Tomorrow morning, Nov. 23, 2021 all of the gateways will be rebooted for maintenance.
The reboots will start at 7:30am and should me completed by 8:00am.
Update: All gateways are up and available.
On Tuesday, November 23rd, at 10PM, the scheduler will go offline briefly for a configuration update. This outage will affect the availability of client commands, e.g. sbatch, srun, and salloc. This outage will not affect running or queued jobs. The scheduler is expected to be offline for approximately 30 minutes.

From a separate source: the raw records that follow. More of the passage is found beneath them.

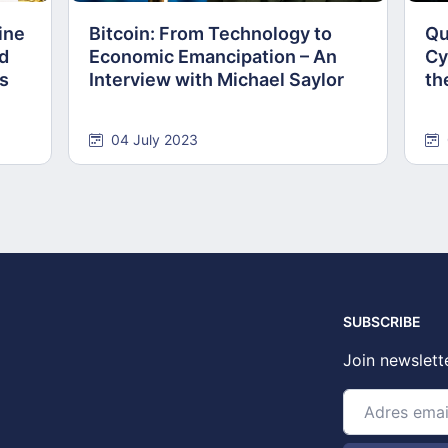
ine
Bitcoin: From Technology to
Qu
nd
Economic Emancipation – An
Cy
ns
Interview with Michael Saylor
th
04 July 2023
SUBSCRIBE
Join newslett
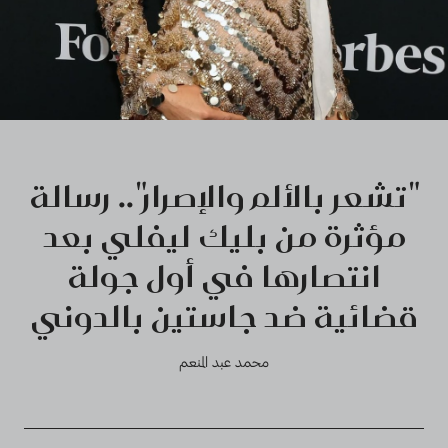
"تشعر بالألم والإصرار".. رسالة
مؤثرة من بليك ليفلي بعد
انتصارها في أول جولة
قضائية ضد جاستين بالدوني
محمد عبد المنعم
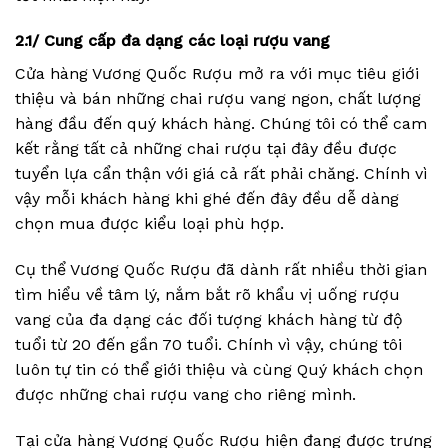
2.1/ Cung cấp đa dạng các loại rượu vang
Cửa hàng Vương Quốc Rượu mở ra với mục tiêu giới
thiệu và bán những chai rượu vang ngon, chất lượng
hàng đầu đến quý khách hàng. Chúng tôi có thể cam
kết rằng tất cả những chai rượu tại đây đều được
tuyển lựa cẩn thận với giá cả rất phải chăng. Chính vì
vậy mỗi khách hàng khi ghé đến đây đều dễ dàng
chọn mua được kiểu loại phù hợp.
Cụ thể Vương Quốc Rượu đã dành rất nhiều thời gian
tìm hiểu về tâm lý, nắm bắt rõ khẩu vị uống rượu
vang của đa dạng các đối tượng khách hàng từ độ
tuổi từ 20 đến gần 70 tuổi. Chính vì vậy, chúng tôi
luôn tự tin có thể giới thiệu và cùng Quý khách chọn
được những chai rượu vang cho riêng mình.
Tại cửa hàng Vương Quốc Rượu hiện đang được trưng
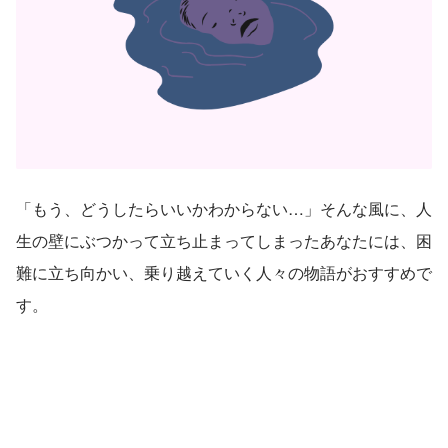
「もう、どうしたらいいかわからない…」そんな風に、人
生の壁にぶつかって立ち止まってしまったあなたには、困
難に立ち向かい、乗り越えていく人々の物語がおすすめで
す。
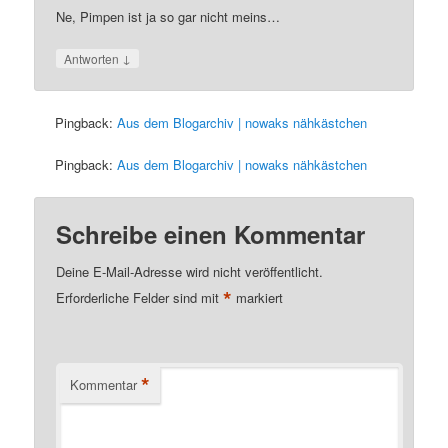
Ne, Pimpen ist ja so gar nicht meins…
↓
Antworten
Pingback:
Aus dem Blogarchiv | nowaks nähkästchen
Pingback:
Aus dem Blogarchiv | nowaks nähkästchen
Schreibe einen Kommentar
Deine E-Mail-Adresse wird nicht veröffentlicht.
*
Erforderliche Felder sind mit
markiert
*
Kommentar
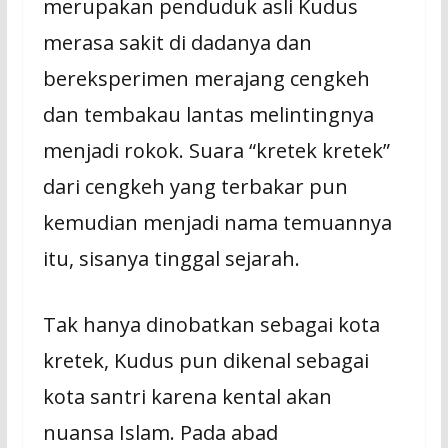
merupakan penduduk asli Kudus
merasa sakit di dadanya dan
bereksperimen merajang cengkeh
dan tembakau lantas melintingnya
menjadi rokok. Suara “kretek kretek”
dari cengkeh yang terbakar pun
kemudian menjadi nama temuannya
itu, sisanya tinggal sejarah.
Tak hanya dinobatkan sebagai kota
kretek, Kudus pun dikenal sebagai
kota santri karena kental akan
nuansa Islam. Pada abad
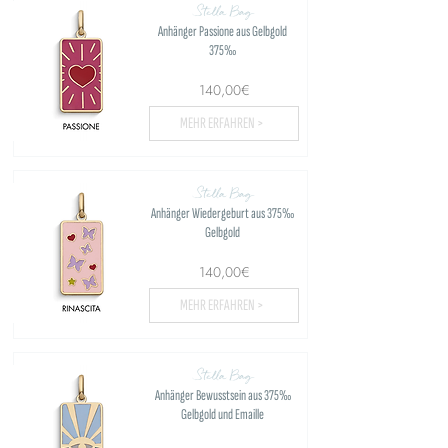
Stella Bag
Anhänger Passione aus Gelbgold
375‰
140,00€
MEHR ERFAHREN >
Stella Bag
Anhänger Wiedergeburt aus 375‰
Gelbgold
140,00€
MEHR ERFAHREN >
Stella Bag
Anhänger Bewusstsein aus 375‰
Gelbgold und Emaille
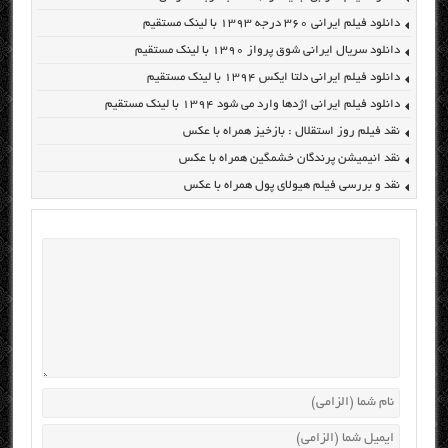
دانلود فیلم ایرانی ۳۶۰ درجه ۱۳۹۳ با لینک مستقیم
دانلود سریال ایرانی شوق پرواز ۱۳۹۰ با لینک مستقیم
دانلود فیلم ایرانی دلتا ایکس ۱۳۹۴ با لینک مستقیم
دانلود فیلم ایرانی اژدها وارد می شود ۱۳۹۴ با لینک مستقیم
نقد فیلم روز استقلال : بازخیز همراه با عکس
نقد انیمیشن پرندگان خشمگین همراه با عکس
نقد و بررسی فیلم هیولای پول همراه با عکس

At 4:01 PM on November 10th, user logins began failing due to an security setting expiring. As of 4:50 PM most gateways, dev nodes, and compute nodes should be recovering. Please open a ticket via the contact forms for any issues you notice.

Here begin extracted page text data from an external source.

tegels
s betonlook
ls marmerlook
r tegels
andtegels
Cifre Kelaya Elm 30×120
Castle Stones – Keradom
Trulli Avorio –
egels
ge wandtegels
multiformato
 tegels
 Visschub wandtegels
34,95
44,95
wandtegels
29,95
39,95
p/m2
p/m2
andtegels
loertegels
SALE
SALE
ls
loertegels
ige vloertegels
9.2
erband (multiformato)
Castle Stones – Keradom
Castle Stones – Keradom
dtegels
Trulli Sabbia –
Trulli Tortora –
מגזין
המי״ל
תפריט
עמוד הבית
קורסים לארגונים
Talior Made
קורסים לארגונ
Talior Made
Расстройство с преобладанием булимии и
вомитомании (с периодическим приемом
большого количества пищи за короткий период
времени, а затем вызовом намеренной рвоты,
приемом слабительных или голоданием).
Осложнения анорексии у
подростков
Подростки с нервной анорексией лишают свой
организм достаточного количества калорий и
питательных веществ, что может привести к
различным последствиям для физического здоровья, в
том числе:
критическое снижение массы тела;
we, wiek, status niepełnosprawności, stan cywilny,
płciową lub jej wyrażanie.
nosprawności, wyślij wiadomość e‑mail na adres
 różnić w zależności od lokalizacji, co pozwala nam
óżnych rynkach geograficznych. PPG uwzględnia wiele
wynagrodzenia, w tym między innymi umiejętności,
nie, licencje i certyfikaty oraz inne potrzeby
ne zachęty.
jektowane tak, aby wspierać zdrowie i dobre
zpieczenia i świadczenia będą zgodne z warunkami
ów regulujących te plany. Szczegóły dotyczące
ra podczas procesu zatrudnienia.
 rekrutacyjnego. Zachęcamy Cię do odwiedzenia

Update: An issue with ls15 was identified at 4:50 and resolved by 5 PM.
Update 11/11: The issue was resolved as of 7 PM on the 10th.
We will be upgrading the ICER directory services infrastructure on Monday, 25 October, 2021. Although no user impact is expected, please submit a problem report or reach out on the ICER Help Desk channel if you experience any login issues. If you have any questions about this change, please contact us at https://contact.icer.msu.edu/.

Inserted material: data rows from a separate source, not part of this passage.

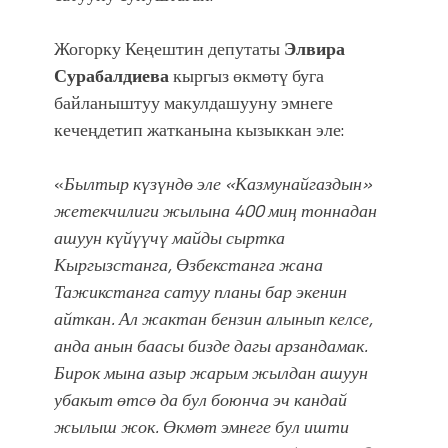
Жогорку Кеңештин депутаты
Элвира
Сурабалдиева
кыргыз өкмөтү буга
байланыштуу макулдашууну эмнеге
кечеңдетип жатканына кызыккан эле:
«
Былтыр күзүндө эле «Казмунайгаздын»
жетекчилиги жылына 400 миң тоннадан
ашуун күйүүчү майды сыртка
Кыргызстанга, Өзбекстанга жана
Тажикстанга сатуу планы бар экенин
айткан. Ал жактан бензин алынып келсе,
анда анын баасы бизде дагы арзандамак.
Бирок мына азыр жарым жылдан ашуун
убакыт өтсө да бул боюнча эч кандай
жылыш жок. Өкмөт эмнеге бул ишти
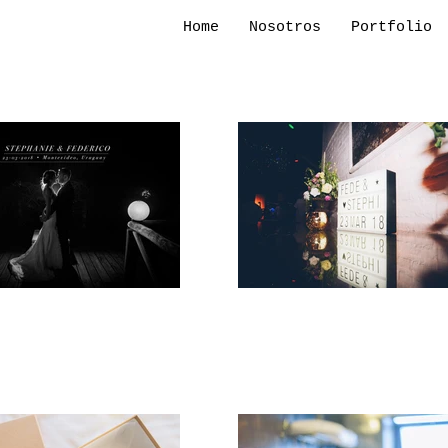
Home
Nosotros
Portfolio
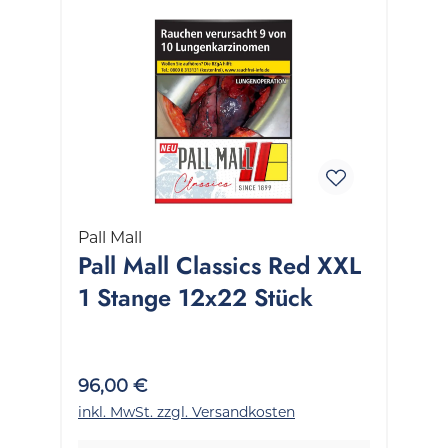
Pall Mall
Pall Mall Classics Red XXL
1 Stange 12x22 Stück
96,00 €
inkl. MwSt. zzgl. Versandkosten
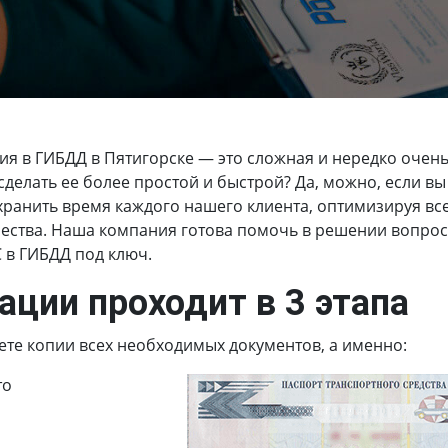
ия в ГИБДД в Пятигорске
— это сложная и нередко очень
делать ее более простой и быстрой? Да, можно, если вы
ранить время каждого нашего клиента, оптимизируя вс
ства. Наша компания готова помочь в решении вопросов
С в ГИБДД под ключ.
ации проходит в 3 этапа
ете копии всех необходимых документов, а именно:
то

3:45PM Users are unable to log in to the HPCC due to a configuration problem. We are fixing it.
4:40PM Fixes were implemented to restore login services, all systems should again be operational.
Beginning on Monday, October 25th, how job IDs are represented on the HPCC's SLURM scheduler will change. This change will cause new job IDs to jump significantly in value. Currently queued or running job IDs will not change. This configuration change is one step towards implementing additional scheduler features in the future. If you have any questions about this change, please contact us at https://contact.hpcc.msu.edu/.
The HPCC scratch system gs18 (/mnt/scratch ; /mnt/gs18) is nearly full (98%). We're working to move heavy users to alternative scratch spaces, but users may experience "Out of space on device" if other users write a significant amount of data to the HPCC. Users are asked to remove any data from scratch that they no longer need and consider using the Lustre scratch system ls15 in the interim.
Update: The firmware upgrade was successfully completed as of 6:48am EDT Wednesday, October 6th, 2021. No restart of the Operating System was needed.
A required firmware upgrade will be applied to the dev-intel16-k80 node starting at 6:00 am on Wednesday, October 6th, 2021. This process will take approximately one (1) hour and the node may be unavailable during the upgrade period.
All users with any active ssh sessions at the beginning of the maintenance window may have those sessions reset and any running processes terminated.
- We rebooted the dev-intel16-k80 node to resolve a GPU issue at 9:00 pm on Wednesday, September 29th, 2021. All users that were logged in at that time have had their sessions reset.
- The reboot of the dev-intel16-k80 node scheduled for 9:00 pm Thursday, September 30th, 2021 has been cancelled.
Update: maintenance is successfully complete as of 11:30am EDT. All NFS and SMB shares should be mappable once again, but please open a ticket if you encounter any issues.
Update: maintenance for NFS/SMB on UFS18 will now take place at 9am EDT on Wednesday, September 29, 2021.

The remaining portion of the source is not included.